What the exercise asks » The answer should be each line of the records that contains the word "新建文件夹"; please copy them all.

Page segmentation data
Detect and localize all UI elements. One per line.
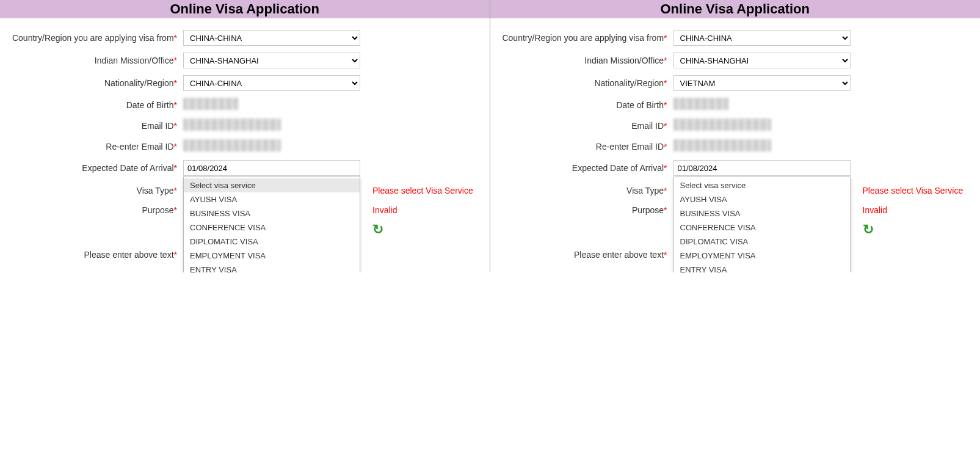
reemail-input[interactable] — [673, 139, 771, 151]
visa-type-option[interactable]: AYUSH VISA — [184, 192, 360, 206]
arrival-label: Expected Date of Arrival* — [496, 163, 673, 173]
visa-type-label: Visa Type* — [6, 186, 183, 195]
captcha-label: Please enter above text* — [496, 250, 673, 260]
refresh-icon[interactable]: ↻ — [851, 222, 874, 238]
country-select[interactable]: CHINA-CHINA — [673, 30, 851, 46]
purpose-error: Invalid — [851, 205, 887, 215]
visa-type-option[interactable]: CONFERENCE VISA — [184, 221, 360, 235]
purpose-label: Purpose* — [6, 205, 183, 215]
arrival-input[interactable] — [183, 160, 360, 176]
purpose-error: Invalid — [360, 205, 397, 215]
visa-type-option[interactable]: ENTRY VISA — [674, 263, 850, 272]
nationality-label: Nationality/Region* — [496, 78, 673, 88]
dob-input[interactable] — [183, 98, 238, 110]
mission-select[interactable]: CHINA-SHANGHAI — [673, 53, 851, 68]
visa-type-dropdown[interactable]: Select visa serviceAYUSH VISABUSINESS VI… — [673, 177, 851, 272]
arrival-label: Expected Date of Arrival* — [6, 163, 183, 173]
email-label: Email ID* — [496, 121, 673, 131]
nationality-select[interactable]: VIETNAM — [673, 75, 851, 91]
visa-type-label: Visa Type* — [496, 186, 673, 195]
visa-type-error: Please select Visa Service — [360, 186, 473, 195]
arrival-input[interactable] — [673, 160, 851, 176]
dob-label: Date of Birth* — [496, 100, 673, 110]
email-input[interactable] — [183, 118, 281, 131]
country-label: Country/Region you are applying visa fro… — [6, 33, 183, 43]
visa-type-option[interactable]: EMPLOYMENT VISA — [674, 249, 850, 263]
visa-type-option[interactable]: ENTRY VISA — [184, 263, 360, 272]
email-label: Email ID* — [6, 121, 183, 131]
mission-select[interactable]: CHINA-SHANGHAI — [183, 53, 360, 68]
visa-type-option[interactable]: Select visa service — [674, 178, 850, 192]
visa-type-option[interactable]: AYUSH VISA — [674, 192, 850, 206]
captcha-label: Please enter above text* — [6, 250, 183, 260]
page-title: Online Visa Application — [490, 0, 981, 19]
purpose-label: Purpose* — [496, 205, 673, 215]
mission-label: Indian Mission/Office* — [6, 56, 183, 65]
visa-type-dropdown[interactable]: Select visa serviceAYUSH VISABUSINESS VI… — [183, 177, 360, 272]
dob-label: Date of Birth* — [6, 100, 183, 110]
nationality-select[interactable]: CHINA-CHINA — [183, 75, 360, 91]
visa-type-option[interactable]: EMPLOYMENT VISA — [184, 249, 360, 263]
dob-input[interactable] — [673, 98, 728, 110]
visa-type-option[interactable]: BUSINESS VISA — [674, 206, 850, 221]
visa-type-option[interactable]: DIPLOMATIC VISA — [184, 235, 360, 249]
reemail-label: Re-enter Email ID* — [496, 142, 673, 151]
country-select[interactable]: CHINA-CHINA — [183, 30, 360, 46]
reemail-label: Re-enter Email ID* — [6, 142, 183, 151]
email-input[interactable] — [673, 118, 771, 131]
reemail-input[interactable] — [183, 139, 281, 151]
visa-type-option[interactable]: DIPLOMATIC VISA — [674, 235, 850, 249]
page-title: Online Visa Application — [0, 0, 490, 19]
country-label: Country/Region you are applying visa fro… — [496, 33, 673, 43]
visa-type-error: Please select Visa Service — [851, 186, 964, 195]
refresh-icon[interactable]: ↻ — [360, 222, 383, 238]
visa-type-option[interactable]: Select visa service — [184, 178, 360, 192]
nationality-label: Nationality/Region* — [6, 78, 183, 88]
mission-label: Indian Mission/Office* — [496, 56, 673, 65]
visa-type-option[interactable]: BUSINESS VISA — [184, 206, 360, 221]
visa-type-option[interactable]: CONFERENCE VISA — [674, 221, 850, 235]
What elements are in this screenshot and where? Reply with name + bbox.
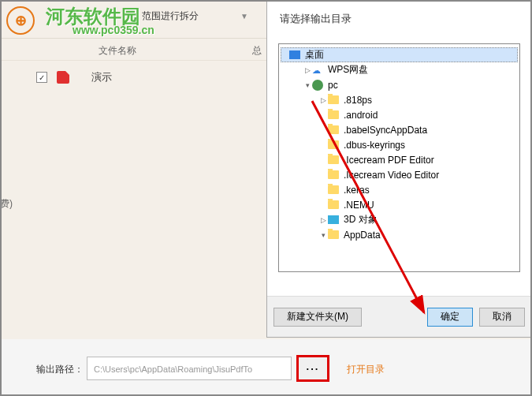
new-folder-button[interactable]: 新建文件夹(M) <box>273 308 362 327</box>
dialog-buttons: 新建文件夹(M) 确定 取消 <box>267 296 531 337</box>
expand-icon[interactable]: ▷ <box>318 96 328 104</box>
folder-icon <box>328 170 339 179</box>
tree-item-wps[interactable]: ▷ ☁ WPS网盘 <box>281 62 518 77</box>
tree-item-appdata[interactable]: ▾AppData <box>281 227 518 242</box>
tree-label: WPS网盘 <box>328 63 368 77</box>
tree-item-folder[interactable]: .Icecream Video Editor <box>281 167 518 182</box>
collapse-icon[interactable]: ▾ <box>303 81 312 89</box>
tree-label: AppData <box>344 230 381 241</box>
tree-item-folder[interactable]: .Icecream PDF Editor <box>281 152 518 167</box>
column-header-total: 总 <box>252 44 262 58</box>
folder-icon <box>328 95 339 104</box>
ok-button[interactable]: 确定 <box>427 308 473 327</box>
cloud-icon: ☁ <box>312 65 323 74</box>
browse-button[interactable]: ··· <box>296 355 329 382</box>
fee-label: 费) <box>0 197 13 211</box>
folder-tree[interactable]: 桌面 ▷ ☁ WPS网盘 ▾ pc ▷.818ps .android .babe… <box>278 43 520 272</box>
desktop-icon <box>289 50 300 59</box>
collapse-icon[interactable]: ▾ <box>318 231 328 239</box>
folder-icon <box>328 230 339 239</box>
file-checkbox[interactable]: ✓ <box>36 72 47 83</box>
tree-label: 桌面 <box>305 48 324 62</box>
expand-icon[interactable]: ▷ <box>318 216 328 224</box>
tree-item-desktop[interactable]: 桌面 <box>281 47 518 62</box>
brand-logo-icon: ⊕ <box>6 6 35 35</box>
cancel-button[interactable]: 取消 <box>479 308 525 327</box>
tree-item-folder[interactable]: ▷.818ps <box>281 92 518 107</box>
file-name: 演示 <box>91 70 112 84</box>
tree-label: .Icecream PDF Editor <box>344 155 434 166</box>
output-path-input[interactable]: C:\Users\pc\AppData\Roaming\JisuPdfTo <box>87 357 292 380</box>
tree-label: .android <box>344 110 378 121</box>
tree-item-pc[interactable]: ▾ pc <box>281 77 518 92</box>
chevron-down-icon[interactable]: ▼ <box>229 0 260 32</box>
folder-select-dialog: 请选择输出目录 桌面 ▷ ☁ WPS网盘 ▾ pc ▷.818ps .andro… <box>266 0 532 338</box>
folder-icon <box>328 140 339 149</box>
tree-item-folder[interactable]: .android <box>281 107 518 122</box>
tree-item-folder[interactable]: .babelSyncAppData <box>281 122 518 137</box>
file-row[interactable]: ✓ 演示 <box>8 68 112 87</box>
tree-item-folder[interactable]: .keras <box>281 182 518 197</box>
split-range-text: 范围进行拆分 <box>142 9 199 23</box>
folder-icon <box>328 185 339 194</box>
folder-icon <box>328 155 339 164</box>
expand-icon[interactable]: ▷ <box>303 66 312 74</box>
tree-label: .NEMU <box>344 200 374 211</box>
output-path-label: 输出路径： <box>36 363 84 376</box>
tree-label: .Icecream Video Editor <box>344 170 439 181</box>
user-icon <box>312 80 323 91</box>
tree-label: 3D 对象 <box>344 213 378 226</box>
open-directory-link[interactable]: 打开目录 <box>347 363 385 376</box>
cube-icon <box>328 215 339 224</box>
tree-label: .dbus-keyrings <box>344 140 405 151</box>
folder-icon <box>328 110 339 119</box>
tree-item-folder[interactable]: .NEMU <box>281 197 518 212</box>
tree-label: pc <box>328 80 338 91</box>
column-header-filename: 文件名称 <box>99 44 136 58</box>
dialog-title: 请选择输出目录 <box>267 1 531 35</box>
pdf-icon <box>57 71 69 84</box>
brand-url: www.pc0359.cn <box>73 24 154 36</box>
tree-label: .babelSyncAppData <box>344 125 427 136</box>
folder-icon <box>328 200 339 209</box>
tree-label: .keras <box>344 185 370 196</box>
tree-item-3d[interactable]: ▷3D 对象 <box>281 212 518 227</box>
folder-icon <box>328 125 339 134</box>
tree-label: .818ps <box>344 95 372 106</box>
tree-item-folder[interactable]: .dbus-keyrings <box>281 137 518 152</box>
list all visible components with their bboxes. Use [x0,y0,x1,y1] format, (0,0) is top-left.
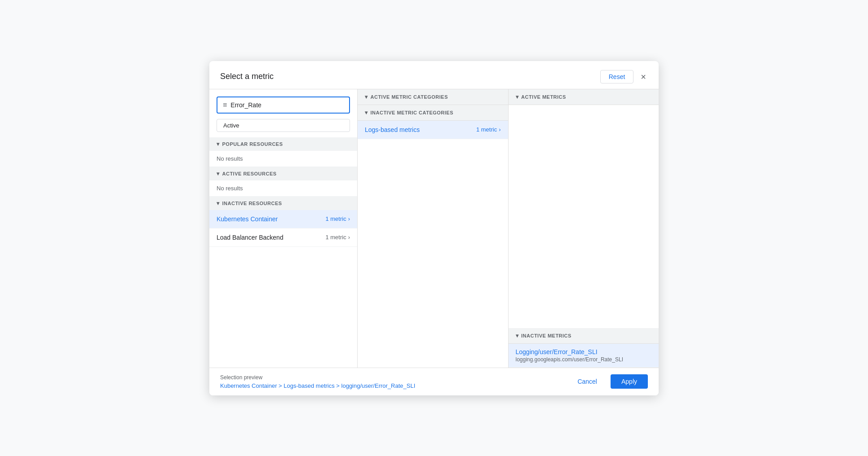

Result for this task »
new-folder-button[interactable]: 新建文件夹(M) <box>273 308 362 327</box>
dialog-buttons: 新建文件夹(M) 确定 取消 <box>267 296 531 337</box>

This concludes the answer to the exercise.